(Entries shown)
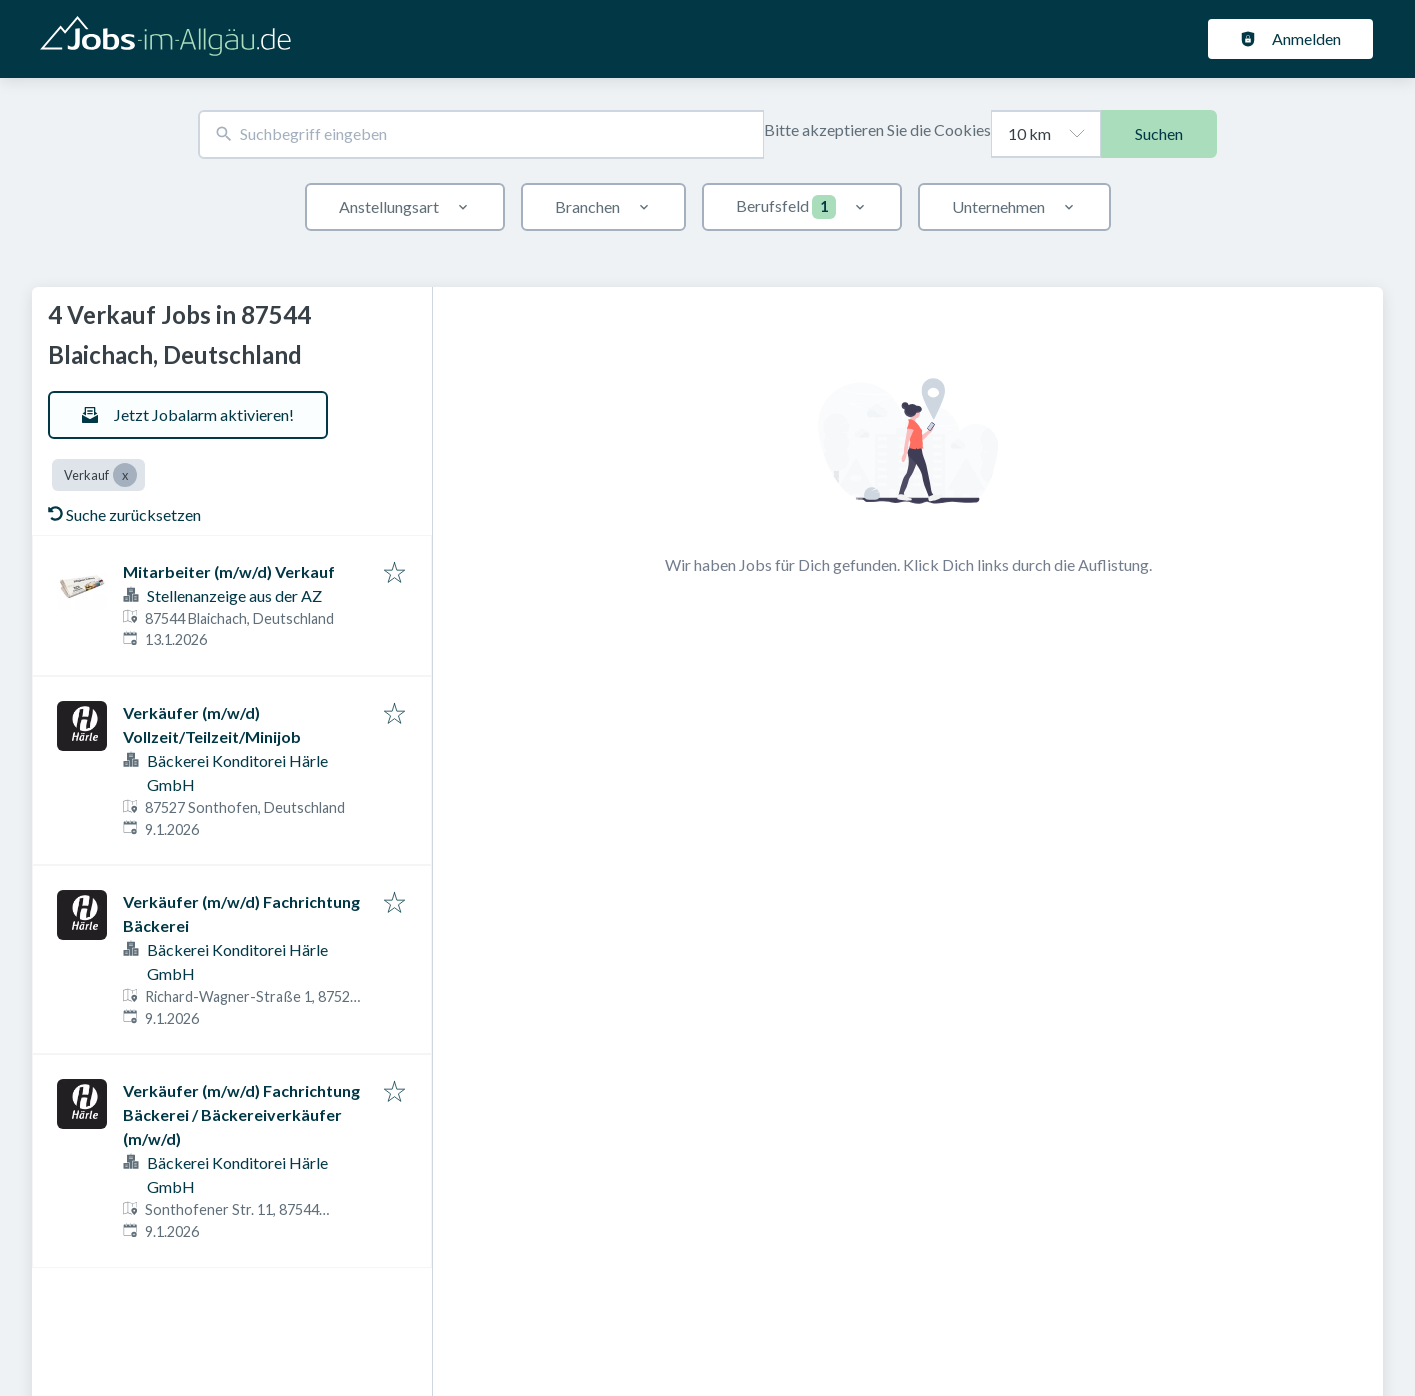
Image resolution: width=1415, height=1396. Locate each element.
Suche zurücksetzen (124, 514)
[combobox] (481, 134)
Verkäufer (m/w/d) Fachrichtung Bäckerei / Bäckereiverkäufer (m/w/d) (241, 1114)
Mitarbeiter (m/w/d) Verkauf (229, 571)
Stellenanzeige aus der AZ (234, 595)
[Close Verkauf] (125, 475)
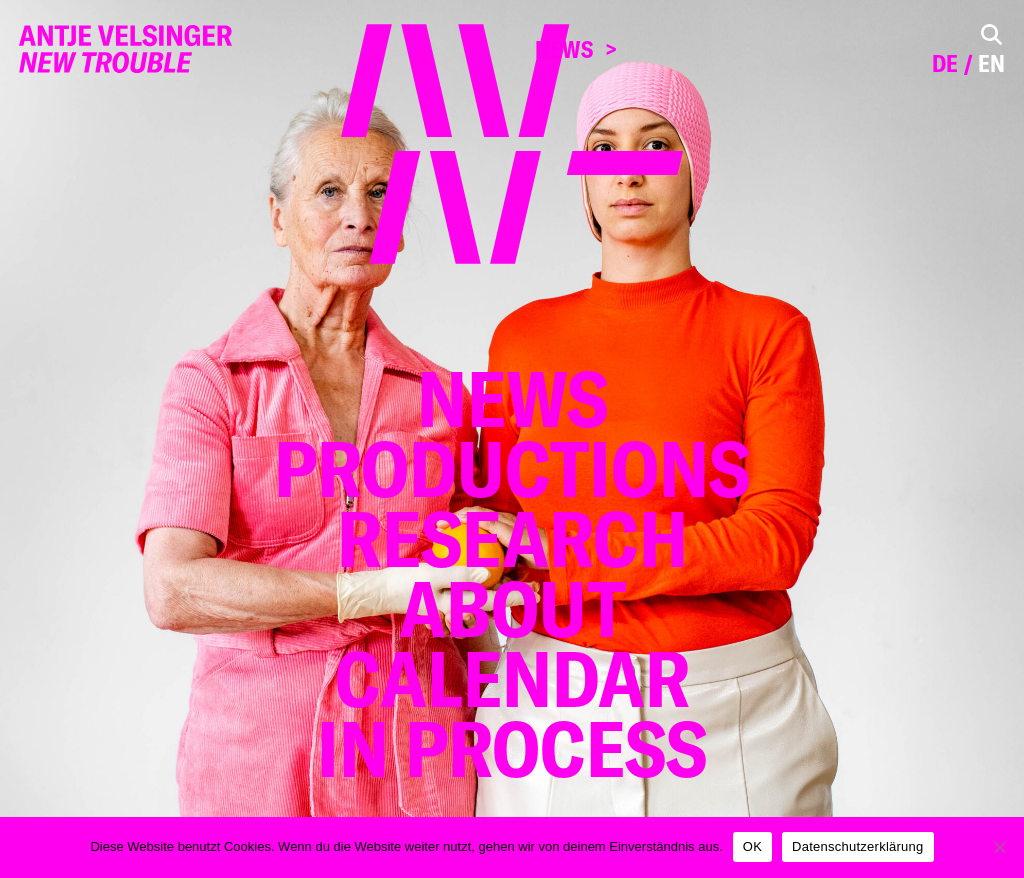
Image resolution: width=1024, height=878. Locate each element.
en (991, 63)
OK (752, 846)
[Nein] (999, 847)
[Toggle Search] (991, 34)
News (564, 49)
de (945, 63)
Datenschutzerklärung (857, 846)
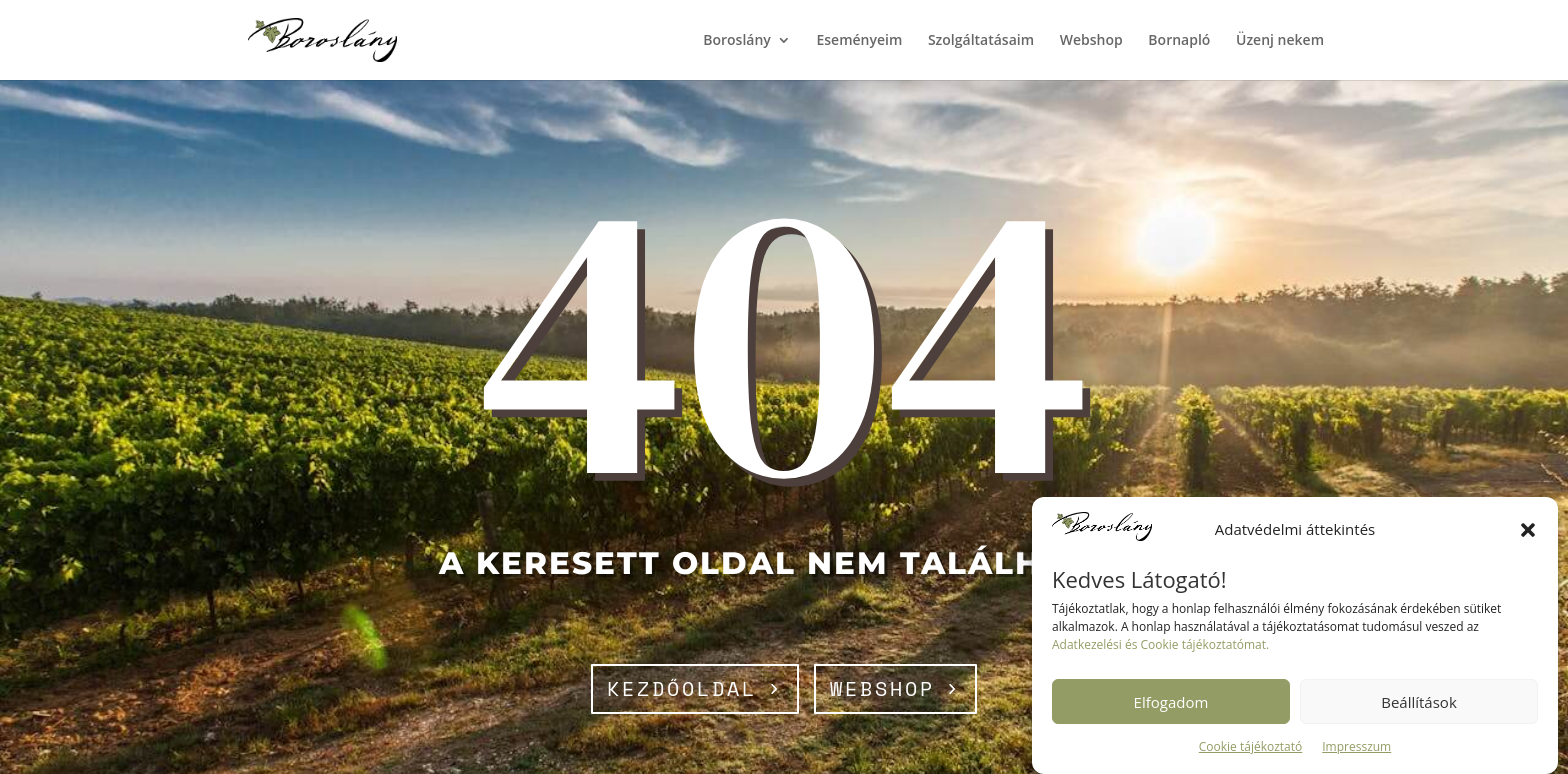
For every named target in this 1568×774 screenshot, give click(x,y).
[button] (1528, 530)
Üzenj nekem (1280, 41)
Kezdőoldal (682, 688)
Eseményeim (859, 41)
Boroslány (737, 41)
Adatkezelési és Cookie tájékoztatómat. (1160, 644)
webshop (882, 688)
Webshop (1091, 41)
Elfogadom (1171, 702)
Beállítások (1419, 702)
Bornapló (1179, 41)
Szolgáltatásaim (981, 41)
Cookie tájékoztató (1251, 746)
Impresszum (1356, 746)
(End Entries shown)
> [Exercise brief]
The expected output is every line of the records in which the string "Verkauf" appears.

> [Task answer]
Mitarbeiter (m/w/d) Verkauf (229, 571)
[Close Verkauf] (125, 475)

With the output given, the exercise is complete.